Ed è sempre sconcertante verificare quanta parte della ricchezza nazionale venga nascosta e sottratta al fisco, così compromettendo la tenuta del nostro sistema tributario e distorcendo l’intera economia reale.
Solo nel corso dei primi cinque mesi del 2014, ad esempio, la Guardia di Finanza ha recuperato oltre 10 miliardi di evasione fiscale internazionale, ha scoperto frodi, truffe e sprechi di denaro pubblico per 2,1 miliardi ed appalti irregolari per 1,1 miliardi, ha denunciato 1.435 responsabili di reati contro la pubblica amministrazione, ed ha smascherato 3.070 evasori totali.
IL GEOMETRA E IL PENSIONATO
Ma più dei numeri, la cui incidenza è comunque parziale rispetto all’enorme montagna di nero su cui si reggono i pilastri meno nobili di questo Paese, sono le storie dei personaggi che in modo più o meno fantasioso sono finora sfuggiti al fisco a raccontare le dimensioni del fenomeno evasione.
E le distorsioni sociali ed economiche che si porta dietro.
Esemplare, da questo punto di vista, è il caso del nullatenente geometra 64enne romagnolo che all’erario avrebbe nascosto 1,15 milioni di euro, tra appartamenti, terreni, conti correnti, auto e moto.
Oppure quello del povero pensionato che formalmente risiedeva in Venezuela da quarant’anni, ma che gli agenti hanno scoperto vivere agiatamente a Castellanza, in provincia di Varese: luogo molto più comodo, rispetto al lontano Sudamerica, per svolgere un’attività imprenditoriale nella vicina Svizzera, ovviamente senza pagare un euro di tasse in Italia.
Questa ed altre vicende simili sono emerse grazie al «pieno di interventi voluti dal comando provinciale della guardia di finanza di Varese per individuare i casi di estero-vestizione, ossia della fittizia localizzazione all’estero della residenza fiscale delle persone, siano esse fisiche o giuridiche».
Una pratica purtroppo molto diffusa nei territori vicino alla frontiera svizzera, da cui spesso partono i proventi poi depositati a Lugano.

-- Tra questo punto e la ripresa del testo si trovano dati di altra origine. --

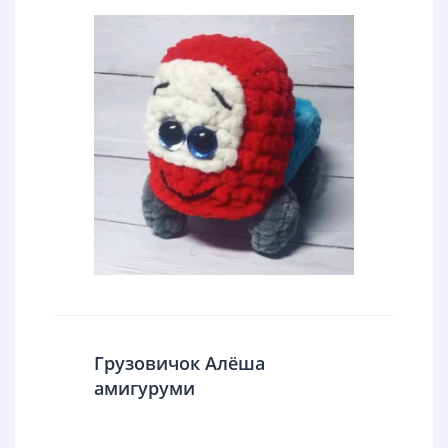
Грузовичок Алёша
амигуруми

Ma se qualcuno si ferma ai Paesi limitrofi, le Fiamme Gialle hanno altresì rintracciato soldi mai dichiarati in Italia anche negli Stati Uniti e in Venezuela
Raramente l’astuzia e la creatività di chi vuole frodare il fisco si fermano ai confini noti.
Non a caso ammonta ad oltre 460 milioni di euro il valore dei beni sequestrati agli evasori fiscali nei primi cinque mesi del 2014.

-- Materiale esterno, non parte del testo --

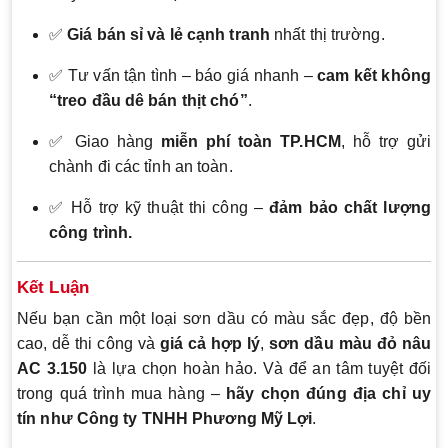
✅
Giá bán sỉ và lẻ cạnh tranh
nhất thị trường.
✅ Tư vấn tận tình – báo giá nhanh –
cam kết không
“treo đầu dê bán thịt chó”
.
✅ Giao hàng
miễn phí toàn TP.HCM
, hỗ trợ gửi
chành đi các tỉnh an toàn.
✅ Hỗ trợ kỹ thuật thi công –
đảm bảo chất lượng
công trình.
Kết Luận
Nếu bạn cần một loại sơn dầu có màu sắc đẹp, độ bền
cao, dễ thi công và
giá cả hợp lý
,
sơn dầu màu đỏ nâu
AC 3.150
là lựa chọn hoàn hảo. Và để an tâm tuyệt đối
trong quá trình mua hàng –
hãy chọn đúng địa chỉ uy
tín như Công ty TNHH Phương Mỹ Lợi
.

Una cifra che sale fino a 914 milioni, se ai sequestri eseguiti a garanzia della pretesa erariale si aggiungono anche quelli proposti all’autorità giudiziaria.
Ancora. Dall’inizio dell’anno la Guardia di Finanza ha recuperato a tassazione 10,3 miliardi di euro sul fronte dell’evasione fiscale internazionale, attuata attraverso la fittizia residenza all’estero, le stabili organizzazioni non dichiarate ed altre manovre ritenute elusive.

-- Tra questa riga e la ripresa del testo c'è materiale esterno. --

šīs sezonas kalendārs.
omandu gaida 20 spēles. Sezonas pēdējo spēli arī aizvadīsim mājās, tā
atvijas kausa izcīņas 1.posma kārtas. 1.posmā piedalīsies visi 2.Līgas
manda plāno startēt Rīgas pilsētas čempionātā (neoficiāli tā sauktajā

Ad esempio, solo rispetto a «scatole vuote » e società di carta, le cosiddette frodi carosello, sono state denunciati 193 responsabili con evasione dell’Iva per oltre 235 milioni di euro
Sul fronte di un’evasione meno fantasiosa, ma certo non meno dannosa, i controlli in materia di scontrini e ricevute – oltre 163mila da gennaio a maggio di quest’anno – hanno riscontrato irregolarità ben nel 32,5 per cento dei casi, portando anche alla scoperta di 9.400 lavoratori in nero irregolari scoperti e alla sanzione di 1.935 datori di lavoro.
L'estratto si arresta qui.